First, let’s define what we mean by non-correlated investments.
Essentially, these are investments that do not necessarily move in the same direction as the stock market. This means that if the stock market is performing poorly, the value of your non-correlated investments may still be increasing. Conversely, if the stock market is doing well, good non-correlated investments still may be doing well.
Here are a few reasons why physicians should consider this type of investing:
- Diversification: One of the main benefits of non-correlated investments is diversification. As a physician, you may have a significant portion of your net worth tied up in your practice, 401k, or other stock market-based “investments.” Investing in assets that do not move in the same direction as the stock market can help to diversify your portfolio and reduce overall risk. This is because if one asset class is performing poorly, the other asset class may be performing well, which can help to offset the losses. This diversification allows you to mitigate the risk of having all your eggs in one basket and can help you to achieve your financial goals in a more stable way.
- Stability: Another benefit of non-correlated investments is that they can provide a source of stable returns. For example, investments in real estate or a debt instrument tend to be less volatile than investments in stocks and can provide a steady stream of income. This can be especially beneficial for physicians who are nearing retirement and need to preserve their capital.
- Protection against inflation: Additionally, non-correlated investments can act as a hedge against inflation as their value may increase along with the cost of living. For example, investments in commodities like oil or mineral rights tend to perform well during periods of inflation as their prices tend to rise along with the cost of living. This can be beneficial for physicians as it helps to protect their purchasing power.
- Potential for higher returns: Alternative investments such as debt funds, private equity, and commodities can offer higher returns than traditional investments, which can be beneficial for physicians looking to grow their wealth.
- Tax benefits: Certain types of non-correlated investments, especially real estate and working interests in oil, can offer significant tax benefits, such as large deductions for depreciation and other expenses that can be used as tax deductions.
Some examples of non-correlated investments include:
- Real estate: Investing in real estate can provide a steady stream of rental income and the potential for driving appreciation in the value of the property. Additionally, there are tax benefits such as deductions for depreciation, mortgage interest, and other expenses associated with operating the property.
- Debt: Investing in a debt fund that lends to non-correlated markets is an excellent strategy for diversification. This is a type of investment in which the fund will loan money to an entity that borrows the funds for a defined period of time. They tend to be less volatile than stocks and can provide a steady stream of income.
- Commodities: Commodities such as oil, mineral rights, or Timber can act as a hedge against inflation and can provide a potential for accelerated income as inflation rises as well.

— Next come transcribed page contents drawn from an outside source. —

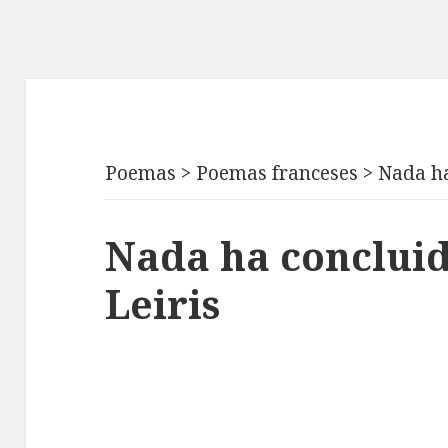
Poemas
>
Poemas franceses
>
Nada ha
Nada ha concluid
Leiris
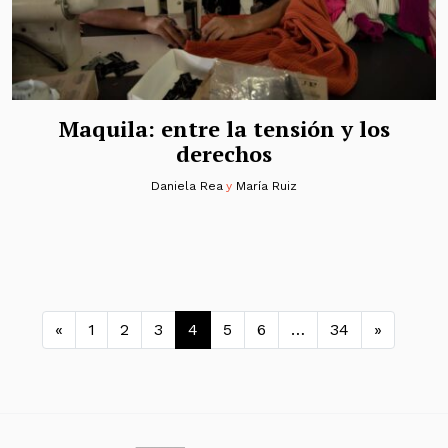
Maquila: entre la tensión y los
derechos
Daniela Rea
y
María Ruiz
Navegación de entradas
«
1
2
3
4
5
6
…
34
»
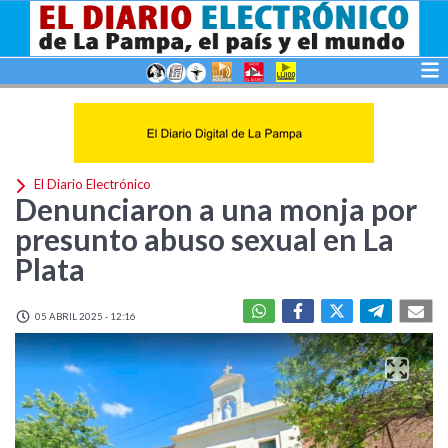
El Diario Electrónico
Denunciaron a una monja por
presunto abuso sexual en La
Plata
05 ABRIL 2025 - 12:16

- Alternative investments: Alternative investments such as private equity can offer higher returns than traditional investments, which can be beneficial for physicians looking to grow their wealth.
Wrapping It All Up
It’s worth noting that no investment is completely uncorrelated with the stock market or other assets, and non-correlated investments also come with their own set of risks. For example, real estate investments can be affected by changes in the economy and interest rates. Alternative investments such as hedge funds and private equity are often less transparent and may involve higher fees. Additionally, commodities prices can be affected by natural disasters, changes in demand, and regulations. It’s important to do your due diligence with any investment you are considering. However, by diversifying your portfolio with non-correlated assets, you can help to mitigate overall risk and increase the potential for stable returns.
I strongly believe the pathway to financial freedom must involve incorporating as many passive income streams as possible. The more income streams you have from non-correlated investments, the more likely your portfolio will stay on a growth trajectory and have fewer down years, if any.
If you are seeking increased stability and returns, protection against inflation, and the ability to take advantage of tax benefits, I suggest giving strong consideration to investing in non-correlated markets as a way to diversify your portfolio.